Winners mean losers and the main theme in the “loser” category is the ad network shakeout – widely and frequently predicted over the last 5 years – finally materializing.  Here we go:

  • Single-Format Players. Those players whose businesses are built primarily on execution in one format and who don’t have best of breed capabilities that are broadly applicable to all media will wither without the shelter provided by format barriers.
  • Naked Swimmers. Demand side players that have substituted people for technology will get increasingly squeezed between agencies and exchanges.  Supply side players will find themselves with stiff competition from large exchanges in providing more/easier functionality for publishers.
  • Non-Aligned Exchanges.
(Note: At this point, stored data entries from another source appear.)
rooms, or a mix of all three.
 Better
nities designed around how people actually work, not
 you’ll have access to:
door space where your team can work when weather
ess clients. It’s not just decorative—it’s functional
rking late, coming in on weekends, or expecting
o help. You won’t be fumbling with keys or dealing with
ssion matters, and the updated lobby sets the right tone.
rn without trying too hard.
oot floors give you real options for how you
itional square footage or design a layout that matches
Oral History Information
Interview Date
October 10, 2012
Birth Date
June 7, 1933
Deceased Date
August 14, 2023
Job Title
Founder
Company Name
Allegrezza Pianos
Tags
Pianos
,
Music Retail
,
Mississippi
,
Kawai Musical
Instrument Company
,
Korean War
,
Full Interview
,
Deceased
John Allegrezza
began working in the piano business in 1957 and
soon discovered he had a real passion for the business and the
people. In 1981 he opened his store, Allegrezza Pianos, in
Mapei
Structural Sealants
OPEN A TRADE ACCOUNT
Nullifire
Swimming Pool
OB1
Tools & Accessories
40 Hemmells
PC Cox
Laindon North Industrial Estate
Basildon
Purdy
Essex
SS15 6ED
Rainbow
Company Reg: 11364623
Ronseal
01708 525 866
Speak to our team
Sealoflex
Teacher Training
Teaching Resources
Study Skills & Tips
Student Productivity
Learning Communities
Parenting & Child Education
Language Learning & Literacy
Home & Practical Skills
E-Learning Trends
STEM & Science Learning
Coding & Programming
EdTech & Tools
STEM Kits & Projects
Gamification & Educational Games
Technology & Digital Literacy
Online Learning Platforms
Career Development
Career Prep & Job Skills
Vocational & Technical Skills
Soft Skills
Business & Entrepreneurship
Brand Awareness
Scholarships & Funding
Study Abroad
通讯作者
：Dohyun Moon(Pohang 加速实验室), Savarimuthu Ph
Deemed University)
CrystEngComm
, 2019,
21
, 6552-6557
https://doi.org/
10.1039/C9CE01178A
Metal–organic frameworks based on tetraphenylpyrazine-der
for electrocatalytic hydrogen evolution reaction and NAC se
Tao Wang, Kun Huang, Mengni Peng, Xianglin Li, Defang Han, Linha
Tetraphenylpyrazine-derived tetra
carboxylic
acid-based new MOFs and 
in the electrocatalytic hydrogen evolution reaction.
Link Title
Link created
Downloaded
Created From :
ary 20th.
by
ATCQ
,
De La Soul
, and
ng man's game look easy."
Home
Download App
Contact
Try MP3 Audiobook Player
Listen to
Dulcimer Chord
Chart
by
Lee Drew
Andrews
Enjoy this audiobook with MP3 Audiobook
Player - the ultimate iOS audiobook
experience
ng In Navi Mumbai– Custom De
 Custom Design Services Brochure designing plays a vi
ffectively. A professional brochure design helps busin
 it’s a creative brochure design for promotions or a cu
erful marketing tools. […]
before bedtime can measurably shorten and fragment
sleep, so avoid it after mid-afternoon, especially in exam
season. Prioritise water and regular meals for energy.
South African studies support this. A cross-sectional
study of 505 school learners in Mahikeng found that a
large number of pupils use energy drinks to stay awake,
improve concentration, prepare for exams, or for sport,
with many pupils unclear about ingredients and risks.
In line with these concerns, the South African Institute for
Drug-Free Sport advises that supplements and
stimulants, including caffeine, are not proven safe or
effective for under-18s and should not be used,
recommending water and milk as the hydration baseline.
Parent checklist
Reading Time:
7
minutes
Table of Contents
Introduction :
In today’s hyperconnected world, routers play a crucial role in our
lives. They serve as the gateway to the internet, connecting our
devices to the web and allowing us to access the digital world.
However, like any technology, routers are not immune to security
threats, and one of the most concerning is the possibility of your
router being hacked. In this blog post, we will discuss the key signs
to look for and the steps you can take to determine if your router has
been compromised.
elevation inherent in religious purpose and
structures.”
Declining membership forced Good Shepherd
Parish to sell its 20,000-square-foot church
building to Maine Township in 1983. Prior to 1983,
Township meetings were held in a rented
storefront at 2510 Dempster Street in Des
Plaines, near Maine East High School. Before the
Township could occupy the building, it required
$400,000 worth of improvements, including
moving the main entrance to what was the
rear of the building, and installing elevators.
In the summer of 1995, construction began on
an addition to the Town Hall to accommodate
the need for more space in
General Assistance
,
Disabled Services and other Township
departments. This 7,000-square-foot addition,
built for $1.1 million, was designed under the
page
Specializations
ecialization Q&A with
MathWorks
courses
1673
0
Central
Between Google and Yahoo!, the market already has more than enough basic spot-market transactional capability.  Microsoft will likely also make an additional acquisition to accelerate their internal efforts, but once it does the music will have stopped.  With these huge, technically sophisticated, players already ramping quickly it’s too late for new entrants.  Only one current player will get picked up, and the rest better have a very strong DSP or SSP option or they’ll find their game over.

While this next wave of evolution poses serious challenges to many current players, it unlocks tremendous opportunities for those players with the right capabilities to ride the wave.

As always, I welcome your thoughts and comments.